**Task to complete:** With pictures omitted, the line containing "against ceramic and porcelain tiles" and all later lines of the records below are to be restated word for word.

**Data supplied:**
* * * * * * *

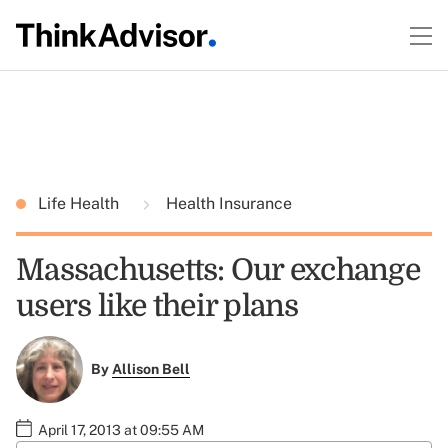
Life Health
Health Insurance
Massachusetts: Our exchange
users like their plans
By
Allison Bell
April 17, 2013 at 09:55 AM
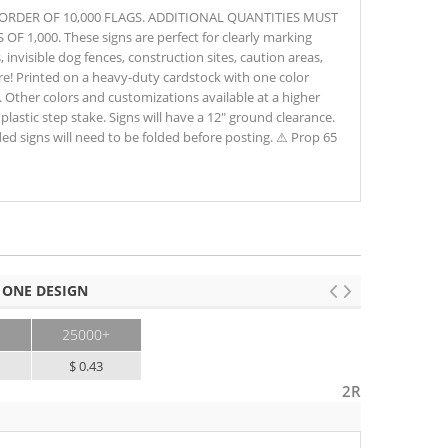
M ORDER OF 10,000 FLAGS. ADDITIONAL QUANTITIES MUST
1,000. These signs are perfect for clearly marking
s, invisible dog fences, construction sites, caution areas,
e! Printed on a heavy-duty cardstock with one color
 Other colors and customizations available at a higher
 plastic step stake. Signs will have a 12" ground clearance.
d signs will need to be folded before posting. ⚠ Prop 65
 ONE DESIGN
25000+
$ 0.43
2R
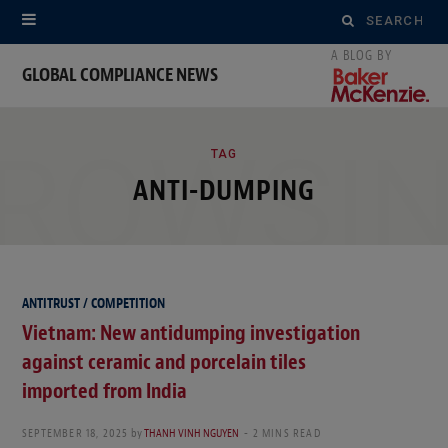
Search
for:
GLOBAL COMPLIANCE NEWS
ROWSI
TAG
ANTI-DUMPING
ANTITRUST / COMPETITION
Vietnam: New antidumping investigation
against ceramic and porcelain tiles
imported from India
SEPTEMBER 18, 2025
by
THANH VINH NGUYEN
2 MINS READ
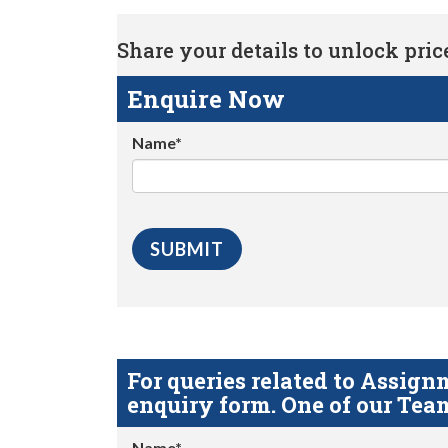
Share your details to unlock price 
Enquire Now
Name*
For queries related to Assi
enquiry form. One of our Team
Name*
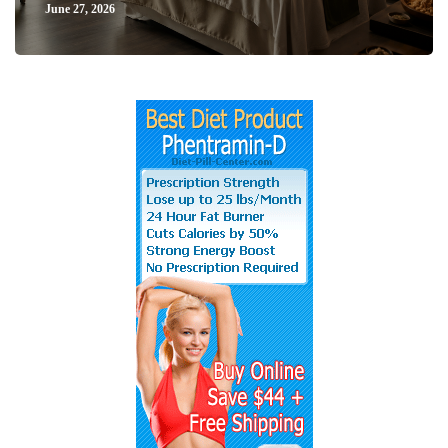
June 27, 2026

* * * * * * *

**Solution to this problem:**
against ceramic and porcelain tiles
imported from India
SEPTEMBER 18, 2025
by
THANH VINH NGUYEN
2 MINS READ
Share your details to unlock price 
Enquire Now
Name*
For queries related to Assi
enquiry form. One of our Team
Name*
June 27, 2026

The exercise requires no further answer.